Posts tagged ‘12mm heliar’
it is. sometimes. once in a while. not really. you’re naive. have you been to the city recently? it could be if i had more money. if i was taller. if i had a bigger apartment. a dog would be nice. i came here about fifteen years ago. i was supposed to be here for a few years. now i can’t leave. too many, you know, things i have here. rent. friends. it’s not that i can just get up and just go. next time around, i’ll go to med school.
sometimes when i’m working, i think i’m that piano riff in a sentimental mood by coltrane. that’ll get me going and then of course i’ll have to follow that with killer joe by benny golson, you know that live track on terminal one. i’ll be snapping my fingers like i’m a true to life jet. and then when my turn comes for the piano solo, i’ll do my thing with just one hand. i’ll let the other hand do whatever the hell it wants.
me and my girlfriends are tight. we grew up together in fallanton. that’s about seven miles from the ohio state university. we all went there. nancy, the one with the reddish hair in the front, she’s a nurse at mercy med. jen, the one out in the back, she’s a housewife with four amazing kids. and for me i’m a systems analyst for facebook. don’t tell anyone this but i can see all your profiles and pictures even the ones that are private. if you press “$” and hold down the control key (or the command key if you have a mac) when you log on, you have super facebook powers, kind of like when you have double or triple stacks in checkers and you can jump over like four or five pieces. i once viewed chris lagorga’s profile. i went to high school with him and i had such a crush on him but he didn’t really look at me much because he was one of those football player guys. he went on to play for duke or something but anyway i kept trying to friend him on facebook but he kept ignoring me. i got sick and tired of it, because i helped him with his homework. without me he wouldn’t have graduated. so i used my special facebook powers and boom, i’m his friend. i think he’s tried to unfriend me like seven times but i keep adding myself. i’m thinking of adding a picture of myself on his wall or something. i can’t wait to see what he says.
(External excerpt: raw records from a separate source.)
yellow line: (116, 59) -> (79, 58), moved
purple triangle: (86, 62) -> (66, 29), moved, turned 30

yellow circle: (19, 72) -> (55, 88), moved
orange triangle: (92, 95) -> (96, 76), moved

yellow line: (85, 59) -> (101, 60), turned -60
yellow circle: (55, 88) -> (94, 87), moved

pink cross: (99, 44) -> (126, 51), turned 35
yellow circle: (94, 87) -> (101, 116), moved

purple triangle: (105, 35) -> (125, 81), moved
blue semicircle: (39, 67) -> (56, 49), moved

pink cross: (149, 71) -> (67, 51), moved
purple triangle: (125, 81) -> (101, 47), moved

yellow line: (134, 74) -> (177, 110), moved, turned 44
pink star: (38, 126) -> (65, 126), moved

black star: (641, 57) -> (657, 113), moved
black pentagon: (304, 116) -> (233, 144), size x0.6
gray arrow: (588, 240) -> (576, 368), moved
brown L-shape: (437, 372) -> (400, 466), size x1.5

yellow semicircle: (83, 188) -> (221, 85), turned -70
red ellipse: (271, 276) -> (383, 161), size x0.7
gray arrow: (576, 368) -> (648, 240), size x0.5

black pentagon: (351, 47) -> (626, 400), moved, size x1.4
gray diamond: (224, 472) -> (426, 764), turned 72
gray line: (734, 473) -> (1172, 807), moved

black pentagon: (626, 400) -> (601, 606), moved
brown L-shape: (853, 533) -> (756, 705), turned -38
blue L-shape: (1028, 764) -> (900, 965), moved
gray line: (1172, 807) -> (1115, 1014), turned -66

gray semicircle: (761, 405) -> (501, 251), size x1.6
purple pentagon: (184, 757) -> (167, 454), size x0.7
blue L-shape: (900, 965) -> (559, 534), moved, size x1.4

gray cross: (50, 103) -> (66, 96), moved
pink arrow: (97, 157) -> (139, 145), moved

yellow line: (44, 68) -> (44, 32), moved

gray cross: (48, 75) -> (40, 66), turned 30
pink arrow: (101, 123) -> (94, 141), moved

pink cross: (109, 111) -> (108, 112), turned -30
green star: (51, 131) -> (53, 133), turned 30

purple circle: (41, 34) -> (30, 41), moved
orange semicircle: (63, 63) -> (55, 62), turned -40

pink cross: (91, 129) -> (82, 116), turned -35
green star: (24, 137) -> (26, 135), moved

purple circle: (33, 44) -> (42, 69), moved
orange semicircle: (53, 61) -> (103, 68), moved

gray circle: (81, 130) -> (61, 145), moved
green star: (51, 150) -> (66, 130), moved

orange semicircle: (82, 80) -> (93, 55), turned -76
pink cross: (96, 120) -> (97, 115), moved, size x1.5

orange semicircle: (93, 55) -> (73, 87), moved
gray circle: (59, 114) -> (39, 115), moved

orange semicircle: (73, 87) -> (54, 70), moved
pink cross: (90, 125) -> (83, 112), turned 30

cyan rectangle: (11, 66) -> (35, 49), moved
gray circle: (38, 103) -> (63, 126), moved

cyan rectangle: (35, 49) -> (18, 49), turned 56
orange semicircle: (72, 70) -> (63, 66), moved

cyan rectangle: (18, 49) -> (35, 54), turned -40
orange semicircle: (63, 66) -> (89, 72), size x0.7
i guess i first justified it in my head as her being “just different,” you know, clothes bought from the second hand stores, hates her parents, believes that neocapitalism is the root of all oppression. i didn’t notice really that she drooled a lot when she ate until my buddy dean said it to me a few weeks ago. i swear, man, i woke up a few days ago and jesus, i was sweating all over the damn place because i just realized that she had asked to take a pint of my blood the other day for some emergency blood donation drive at the blood bank. but she did the procedure herself in my bathroom and you know for the record i did not feel too comfortable when all was said and done. you should see my friggin’ arm. and then came the kicker just yesterday. she was talking to me about the biography of thomas dewey and then all of a sudden she started to take off her face. no joke man. her face.
age has a way of creeping up on you but not in that i’m tip-toeing on a creaky floor with a knife in my hand. it’s more like a parade of drummers. as you get older, you keep wondering, wow this is a cool parade. and then before you start thinking too much about that parade, you start thinking of how it was just yesterday that you were in high school and you had zits and it was so cool to have your own car and do your own thing and that you had all these dreams and that you were genuinely different than everyone else because you are somehow unique and maybe you are destined for fame. then you wake up just like any other day, just like every day, and the drummers that are all around you, they’re getting louder and louder, and then you realize that’s YOUR fucking parade man, and that they’re playing drums for you like they’ve always been.
it all started with an ad in the sunday paper job section. it read, “tomorrow the sea moves east on a small boat.” he replied the following sunday, “workers needed for short-term labor job in long island.” we’ve been going on for months now, just like this. yesterday, he said, “make money from home.” so today, we are planning to meet for lunch at our favorite place on the upper west. i think i’ll have an iced tea and the soup of the day. i suspect he’ll have salad with croutons.